A few week after deployment, Uncle Tunde died. Dayo never called the number. He never needed to. He had built his walls so high he thought he had outgrown the kind of help that came from back rooms and old debts.
He looked at the paper now. The ink had faded slightly. He picked up the burner phone from the drawer and dialed.
It rang four times. Then a voice answered. Old. Dry. Speaking English with an accent that had gravel in it.
"Yes?"
"This is Dayo," he said. "Tunde’s nephew. My uncle told me you owed him."
The silence lasted so long Dayo thought the line had gone dead. Then: "He died."
"Four years ago."
"Debts don’t die with the creditor."
"They wait," Dayo said.
The man laughed. It was a brief, dry sound, like paper tearing. "Your uncle once stopped a bullet meant for my son. In iran. 1987. I have never forgotten it, and I have never been able to repay it. What do you need, Marcus’s son?"
"I need a man found," Dayo said. "His name is Silas Vane. He is a ghost. No digital footprint. No property records that connect to his real business. He lives in London and Geneva, but those are just addresses. I need someone who can find where he actually breathes. Where he actually hides. And I need it done without any of my usual channels."
Another silence. "Silas Vane. I know that name. Not from the open world. From whispers. He is expensive to look for. Dangerous."
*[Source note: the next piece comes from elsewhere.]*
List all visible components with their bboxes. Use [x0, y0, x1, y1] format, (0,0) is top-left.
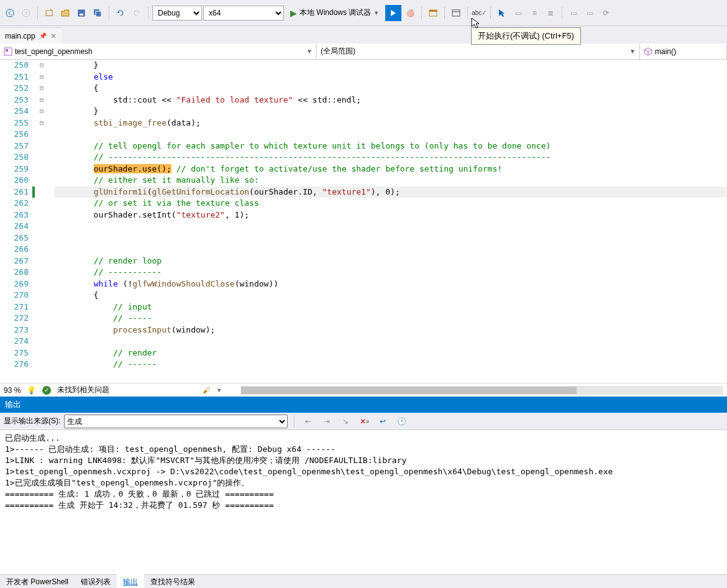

"I don’t care about the cost."
"Then tomorrow.I would send you an adress. Come alone. Bring nothing electronic. Not even a watch."
"I’ll be there."
The line went dead. Dayo set the burner down on the desk and looked at the wall where a photograph of his uncle hung. Marcus in a brown camouflage, laughing at a naming ceremony, his hand on Dayo’s shoulder like a claim. Dayo had not looked at it closely in months. He looked at it now.
"I’m sorry," he said to the photograph. "I thought I could do this alone."
He closed the safe. He gathered his jacket and his keys. Outside, the Los Angeles afternoon was turning into evening, the light going orange and soft, the kind of light that made the city look innocent.
Dayo walked out of the office and found Max in the hallway.
"Watch Michael," Dayo said. "Not just his phone. Watch his office. His car. Who visits him. He’s been cut off by Silas, and men like Michael don’t sit still when they’re benched. If he moves, I want to know before he finishes his first step."
"And you?" Max asked.
"I’m going to Luna. Then so see someone."
"To see a man who owes my uncle a bullet."
Dayo walked toward the elevator without looking back. He knew what he was carrying. A bluff. A promise to Luna. A phone number scrawled on old paper. And the growing understanding that the empire he had built was not enough for the war he had started with a single lie.
The elevator doors opened. He stepped inside and pressed the button for the parking garage. As the doors closed, he caught his reflection in the polished steel. The man looking back at him was tired. But he was still standing.
For now, that would have to be enough.